Migrate from Redshift

Redshift is a popular data warehouse platform on AWS, and shares a lot of related code base with Hydra through Postgres. This document outlines migration for the sample 'tickit' database.

Redshift Migration Overview

Amazon Redshift is a popular data warehouse cloud platform provided in AWS. This document outlines one of many possible migration paths to Hydra, geared to be accessible and demonstrate key considerations.

Key Considerations

Redshift is a heavily modified version of PostgresSQL, making migration from Redshift to Hydra easier. However, there are some key differences which need to be addressed in the migration.

  • Code:

    • Table Functions and triggers won't be present in Redshift DDLs. What ever is executed on the database will be external, and with some minor upgrades work directly in Hydra. While further work could be done to bring external code internal to Hydra, this document will take the simple path.

  • Data Model:

    • Constraints are not enforced in Redshift, even if they appear in the DDL. When ported to Hydra, they will be enforced. Likely if there are constraints they are a hold over from a previous migration to Redshift, and hopefully there is a system upstream still cleansing the data to enforce them. If not, there will likely be a data cleansing step to the migration which if you are not confident in handling is easily helped by our Data Service Providers.

  • Indexes are not enforced in Redshift.

  • DISTKEYS and SORTKEYS are index like features which not supported in Hydra. They can safely be ignored in favor of other tuning options which are not discussed in this document.

  • Security Model:

    • Roles are not supported in Redshift. Priveleges will otherwise come over okay, however this document strongly suggests that the security model needs to be fully evaluated and ported over carefully.

Simplifications

In this guide, we use a dataset which has been simplified. There are no foreign keys or other constraints (because Redshift doesn't use them). There is also no security model present. A production database will need to those address these concerns during migration. The tools chosen for this are meant to be accessible to any level of user.
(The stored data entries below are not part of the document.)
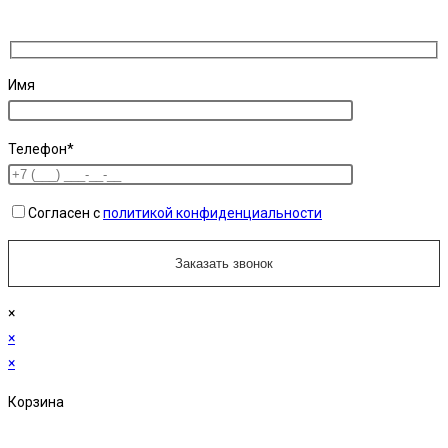
Имя
Телефон*
Согласен с
политикой конфиденциальности
×
×
×
Корзина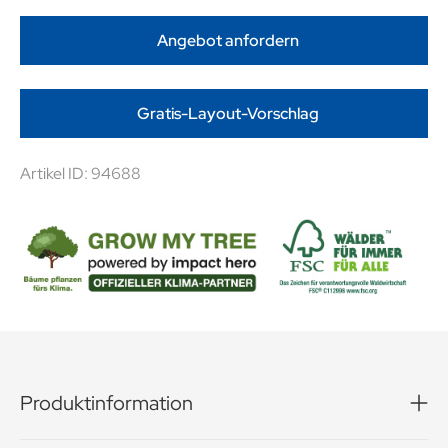
Angebot anfordern
Gratis-Layout-Vorschlag
Artikel ID: 94688
Produktinformation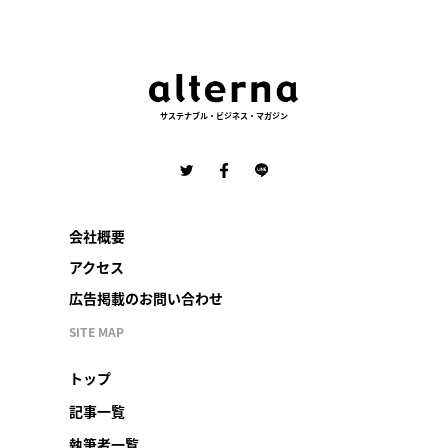
サステナブル・ビジネス・マガジン
会社概要
アクセス
広告掲載のお問い合わせ
SITE MAP
トップ
記事一覧
執筆者一覧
This document only uses a text editor of your choice, DBeaver, and the Redshift console to accomplish the migration. Command-line tools, purpose-built migration tools, or migration code in Python and Spark can be very helpful for migrating production databases. We suggest you familiarize yourself with these options before migrating.

Setup

You can read about setting up the 'tickit' database for Redshift in the AWS documentation. A free trial evaluation of Hydra is available here. Simply turning both on for the first time is all that is needed for this exercise. You will also need an S3 bucket with the permissions to talk to it from both Redshift and Hydra.

Steps

  1. Migrate schema

    • export

    • edit

    • import

  2. Migrate Data

    • Export to S3 bucket

    • Setup S3 acess through Foreign Tables

    • Import the table data

Migration Steps

Setup

Setup Redshift

Setup a Redshift workgroup and Setting up the 'tickit' database is explained in the AWS documentation.

Setup Hydra

Start a trial of Hydra if you haven't already done so.

DBeaver connections

Connecting to Redshift

  1. Click on the 'copy to clipboard' icon next to the word "jdbc:redshift[...] to get the JDBC URL.

  2. Select from the menu "Database" -> "New Connection from JDBC URL"

  3. Paste in the jdbc URL, hit enter and watch the redshift database show up in the explorer window.

Connecting to Hydra

  1. On the Hydra dashboard, in the "Connect" frame, click on "Show Connection Details" and then click on the copy-to-clipboard icon to the left of "Database URL"

  2. Select from the menu "Database" -> "New Connection from JDBC URL"

  3. Paste in the jdbc URL, hit enter and watch the redshift database show up in the explorer window.

Export the Schema/DDL

The data model is the structure all of the data is poured into. Our first task is to move over the structure, which will require some minor modifications.

To retrieve the DDL as a whole we will use DBeaver. As noted in the considerations, there are some parts of the Redshift DDL which will not be compatible with Hydra. You will need to edit the output from DBeaver in a text editor of your choice, but that will be described later.

Steps to Extract Schema with DBeaver

  1. Right click on "tickit", then follow through with the menu options: "Generate SQL" -> "DDL" and then select "Show full DDL"

  2. You will see a new window with lots of text in it, at the bottom of that window click the button that says ‘Copy’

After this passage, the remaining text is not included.